Energieunternehmen: Milliardengewinne, während die Menschen hungern und frieren…

 

“Die Schreckensnachricht kam an diesem Freitag”, so berichtet die “NZZ am Sonntag” vom 28. August 2022, “schon in den Morgennachrichten verkündete die britische Aufsichtsbehörde Ofgem, dass die Versorgeunternehmen ihre Preise ab Anfang Oktober um 80 Prozent anheben dürfen – ein Schlag nicht nur für die Ärmsten der Armen, sondern auch für jede normale Familie. Ein durchschnittlicher Haushalt wird dann für Gas und Elektrizität umgerechnet 337 Franken im Monat zahlen müssen, derzeit sind es 186 Franken. Für manche Engländerinnen und Engländer wird das bedeuten, seltener zum Friseur zu gehen, Ferien zu streichen und auf eine neue Kleidung zu verzichten. Manche sorgen sich gar, ob sie es sich noch leisten können, ihr Dialysegerät einzuschalten.”

Nicht nur in Grossbritannien, sondern weltweit leiden die Menschen unter steigenden Energiepreisen. Gleichzeitig haben die fünf grössten westlichen “Big Oil”-Konzerne im 2. Quartal 2022 die Rekordsumme von 62 Milliarden Dollar verdient. Von 4,7 Milliarden Dollar im 2. Quartal 2021 stieg der Gewinn von ExxonMobil auf 17.9 Milliarden Dollar im 2. Quartal 2022, Shell steigerte seinen Gewinn von 5,5 Milliarden Dollar auf 11,5 Milliarden, TotalEnergies von 3,5 auf 5,7 Milliarden und Repsol von 0,7 auf 2,7 Milliarden Dollar. “ExxonMobil”, so der amerikanische Präsident Joe Biden unlängst, “hat dieses Jahr mehr verdient als Gott.”

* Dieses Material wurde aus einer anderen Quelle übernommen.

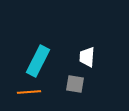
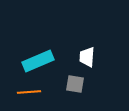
cyan rectangle: rotated 40 degrees clockwise
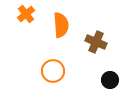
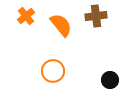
orange cross: moved 2 px down
orange semicircle: rotated 35 degrees counterclockwise
brown cross: moved 26 px up; rotated 30 degrees counterclockwise
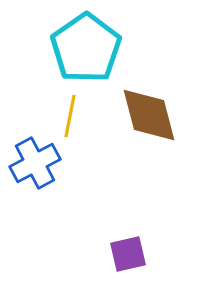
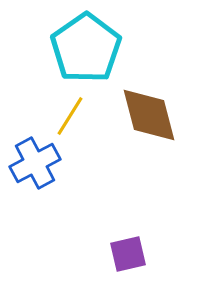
yellow line: rotated 21 degrees clockwise
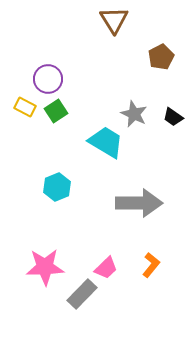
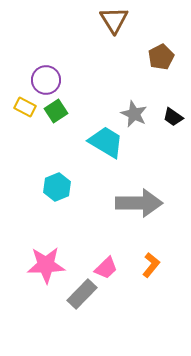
purple circle: moved 2 px left, 1 px down
pink star: moved 1 px right, 2 px up
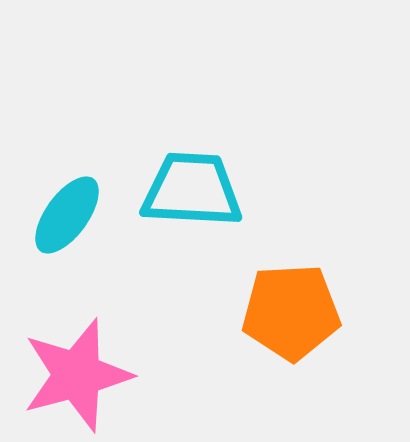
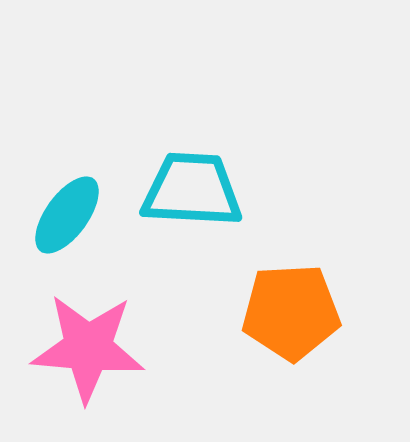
pink star: moved 11 px right, 27 px up; rotated 20 degrees clockwise
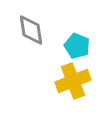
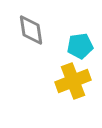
cyan pentagon: moved 3 px right; rotated 30 degrees counterclockwise
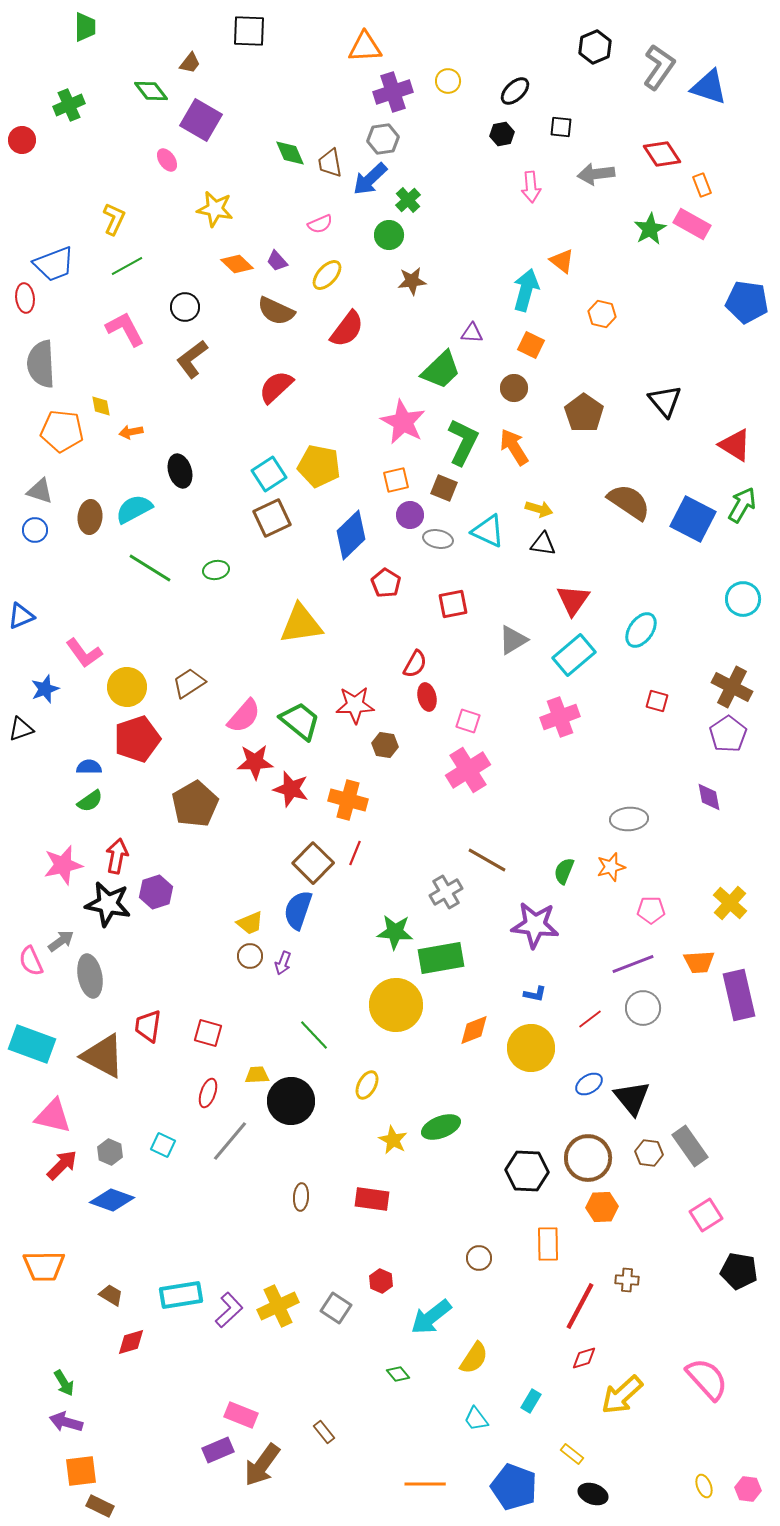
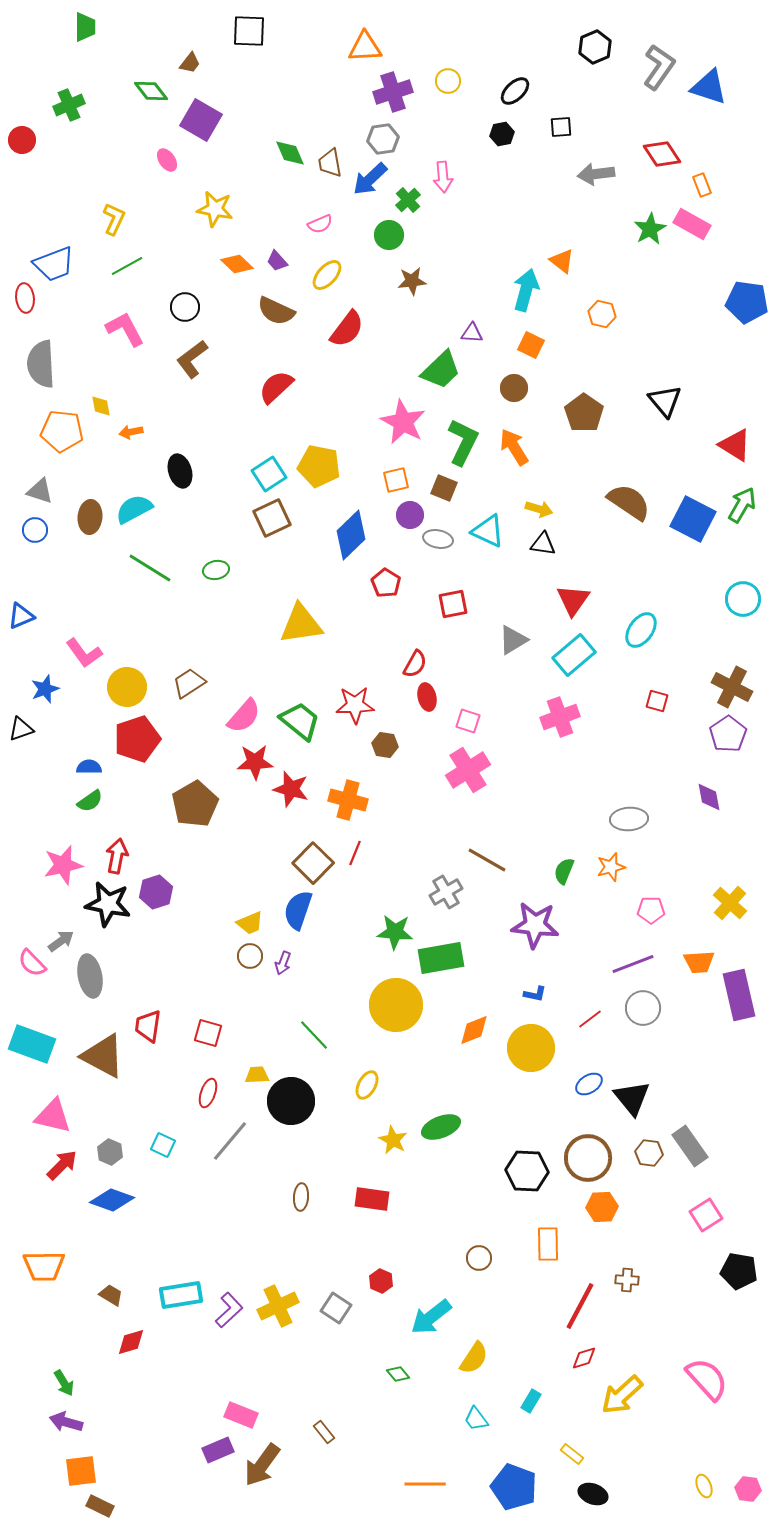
black square at (561, 127): rotated 10 degrees counterclockwise
pink arrow at (531, 187): moved 88 px left, 10 px up
pink semicircle at (31, 961): moved 1 px right, 2 px down; rotated 20 degrees counterclockwise
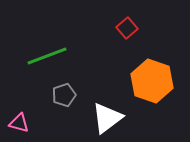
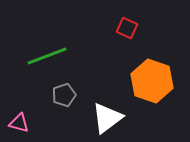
red square: rotated 25 degrees counterclockwise
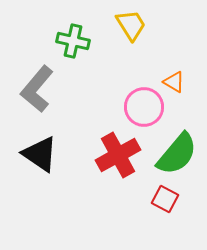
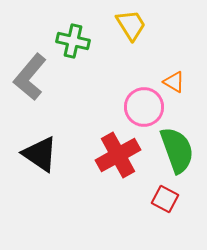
gray L-shape: moved 7 px left, 12 px up
green semicircle: moved 4 px up; rotated 60 degrees counterclockwise
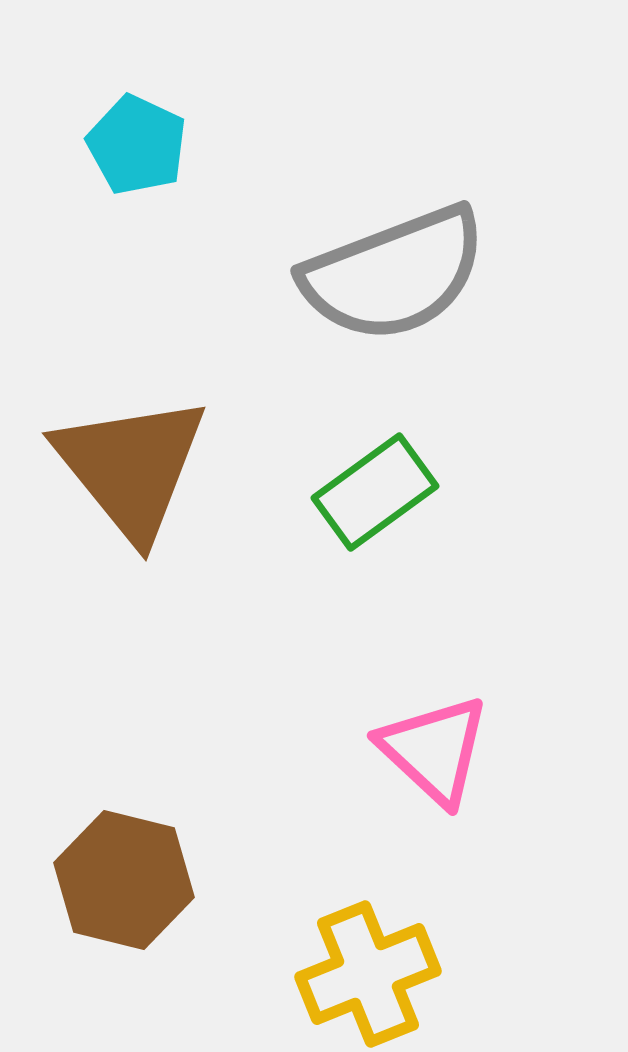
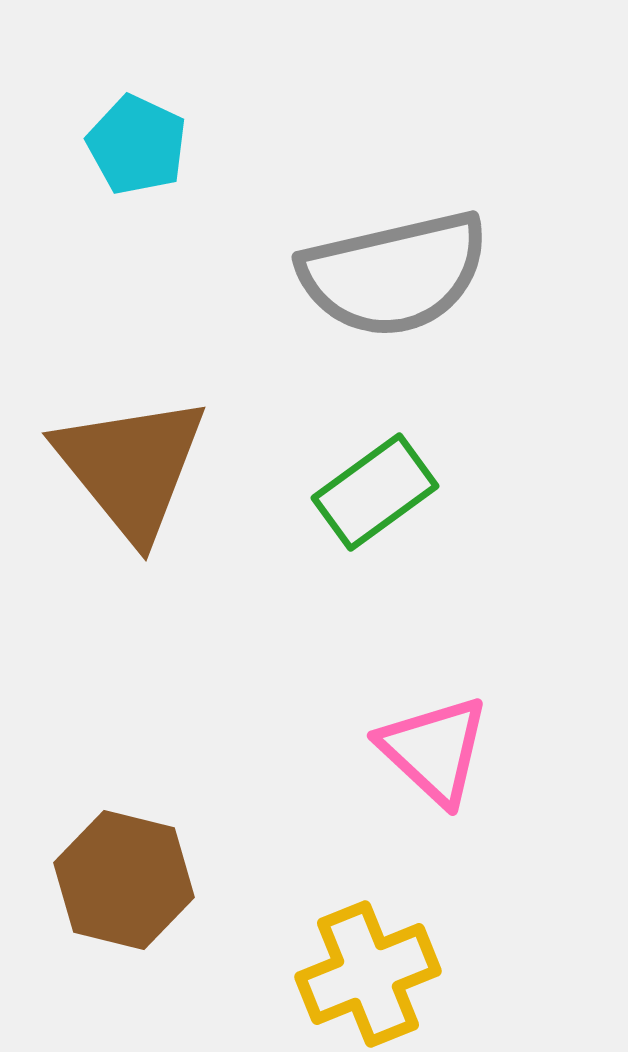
gray semicircle: rotated 8 degrees clockwise
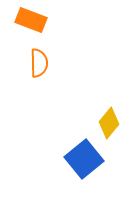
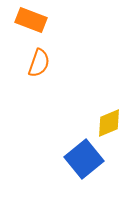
orange semicircle: rotated 20 degrees clockwise
yellow diamond: rotated 28 degrees clockwise
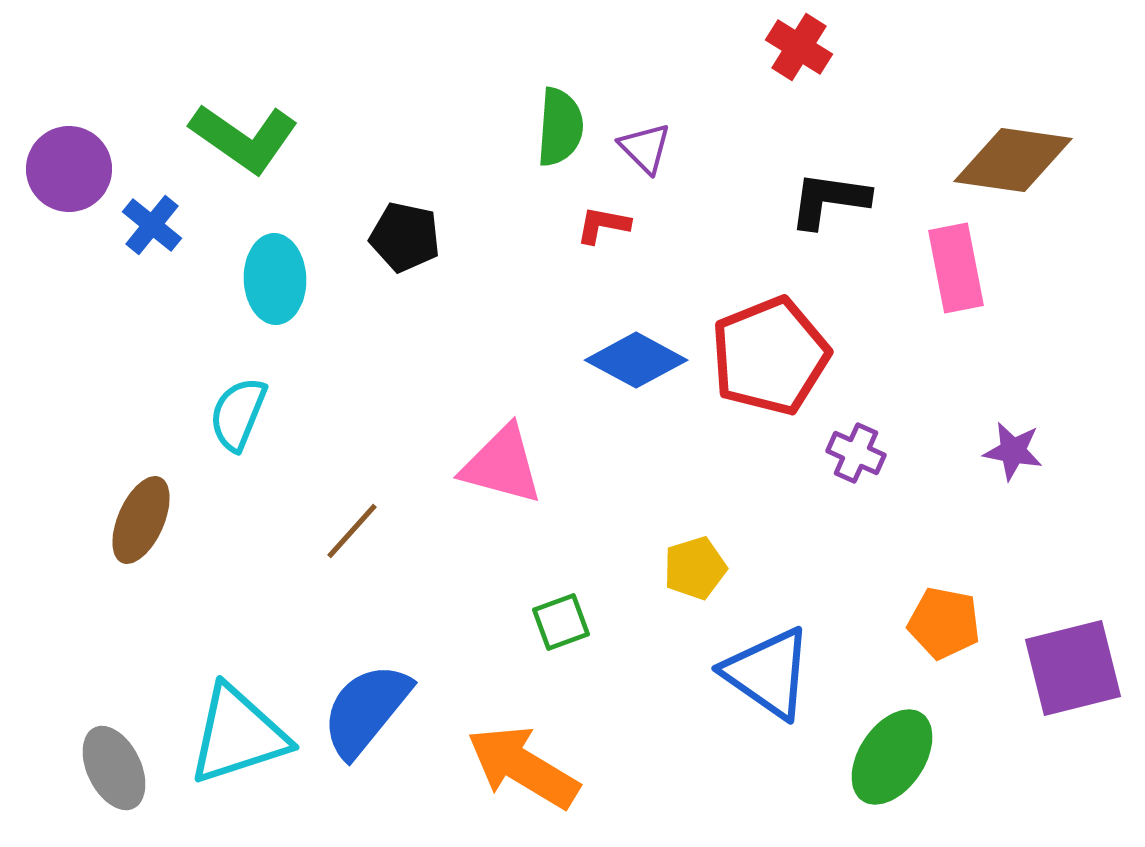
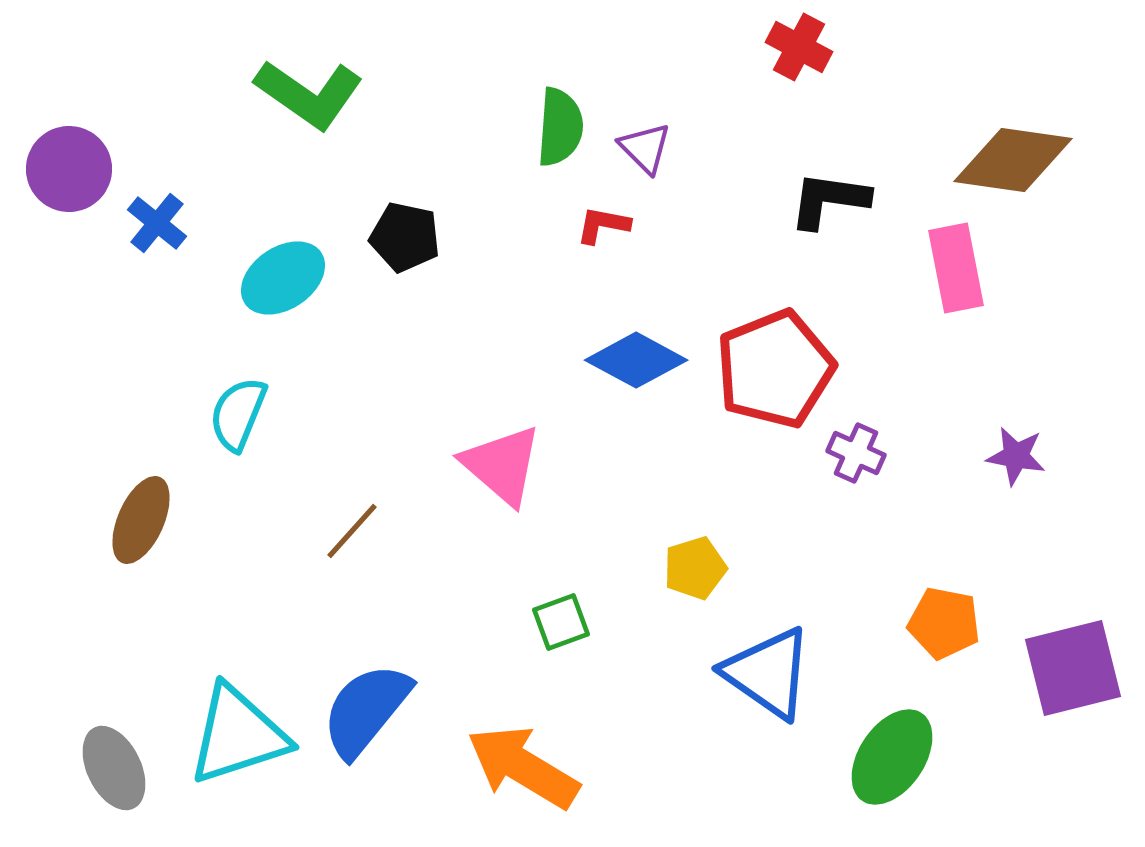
red cross: rotated 4 degrees counterclockwise
green L-shape: moved 65 px right, 44 px up
blue cross: moved 5 px right, 2 px up
cyan ellipse: moved 8 px right, 1 px up; rotated 58 degrees clockwise
red pentagon: moved 5 px right, 13 px down
purple star: moved 3 px right, 5 px down
pink triangle: rotated 26 degrees clockwise
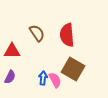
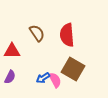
blue arrow: rotated 128 degrees counterclockwise
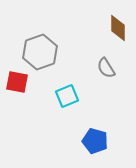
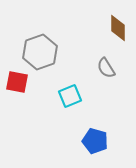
cyan square: moved 3 px right
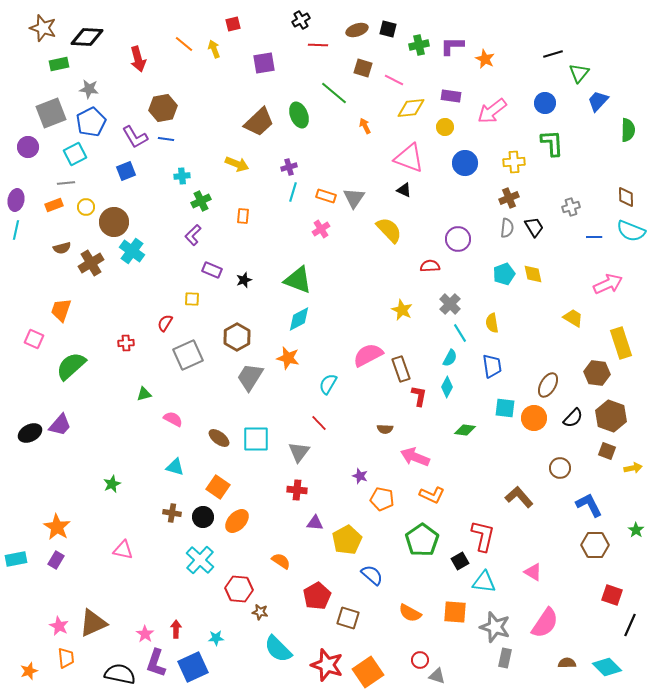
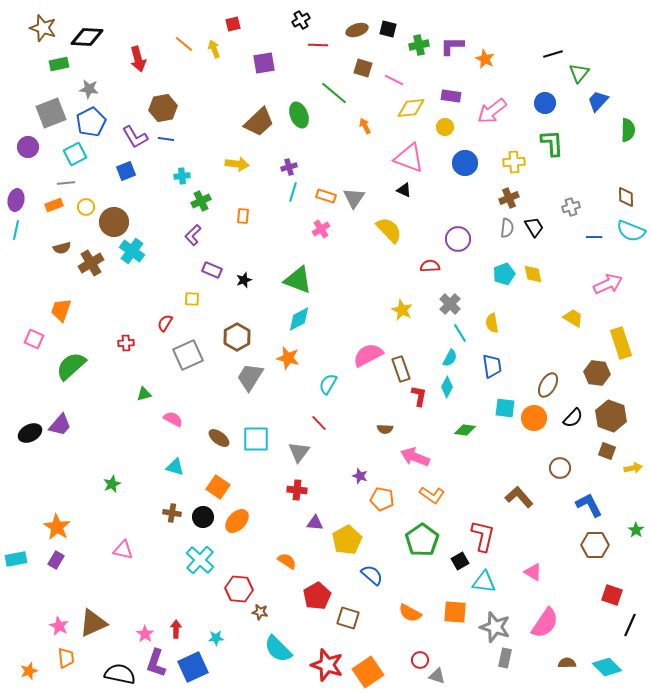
yellow arrow at (237, 164): rotated 15 degrees counterclockwise
orange L-shape at (432, 495): rotated 10 degrees clockwise
orange semicircle at (281, 561): moved 6 px right
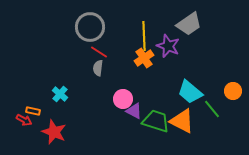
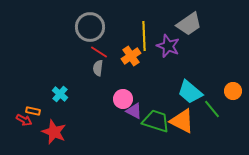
orange cross: moved 13 px left, 2 px up
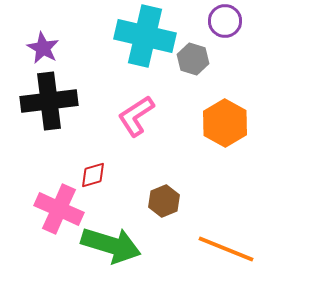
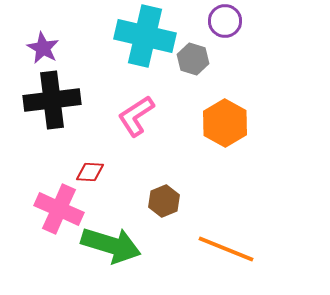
black cross: moved 3 px right, 1 px up
red diamond: moved 3 px left, 3 px up; rotated 20 degrees clockwise
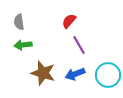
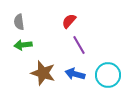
blue arrow: rotated 36 degrees clockwise
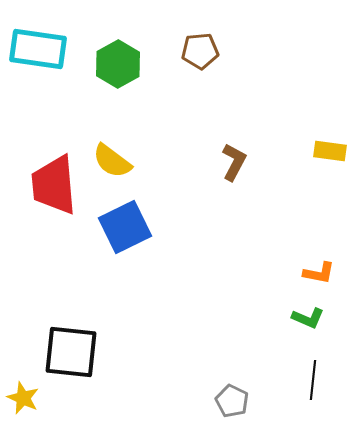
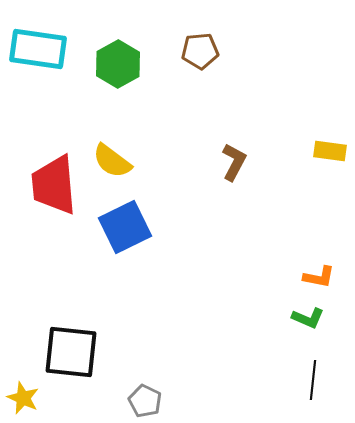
orange L-shape: moved 4 px down
gray pentagon: moved 87 px left
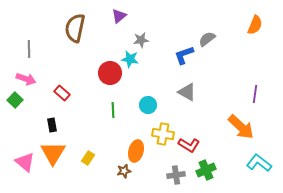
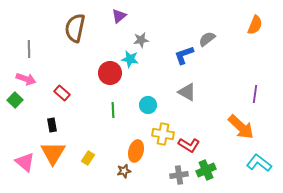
gray cross: moved 3 px right
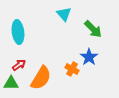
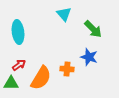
blue star: rotated 18 degrees counterclockwise
orange cross: moved 5 px left; rotated 24 degrees counterclockwise
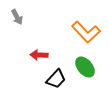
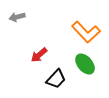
gray arrow: rotated 105 degrees clockwise
red arrow: rotated 42 degrees counterclockwise
green ellipse: moved 3 px up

Drastischer könnte das Versagen des “Freien Markts” nicht zutage treten. Entgegen aller Vernunft, entgegen allen gesunden Menschenverstands hat dieser “Freie Markt” eine Eigendynamik entwickelt, die offensichtlich niemand mehr und schon gar nicht die Politikerinnen und Politiker auch nur annähernd im Griff haben. Während Menschen hungern und frieren, scheffeln Grosskonzerne Milliardengewinne. Das betrifft nicht nur die Versorgung mit Elektrizität, Erdöl und Gas, es betrifft beispielsweise auch die Lebensmittelversorgung in zahlreichen armen und sehr armen Ländern, wo vielerorts zwar ausreichend Nahrung vorhanden wäre, die Lebensmittelpreise aber so hoch sind, dass die meisten Menschen sie gar nicht kaufen können. Der “Freie Markt” richtet sich eben nicht in erster Linie nach den Bedürfnissen der Menschen, sondern nach den Bedürfnissen des Kapitals und der Konzerngewinne. Dabei beruht alles auf dem ominösen Glaubenssatz, wonach knappe Güter zwangsläufig teurer sein müssten als solche, die reichlich vorhanden sind. Doch was für ein teuflischer Glaubenssatz ist das denn? Ihm zu folgen, bedeutet nichts anderes, als Millionen von Menschen ins Elend zu stürzen und viel zu viele von ihnen dem Hunger und dem Tod preiszugeben.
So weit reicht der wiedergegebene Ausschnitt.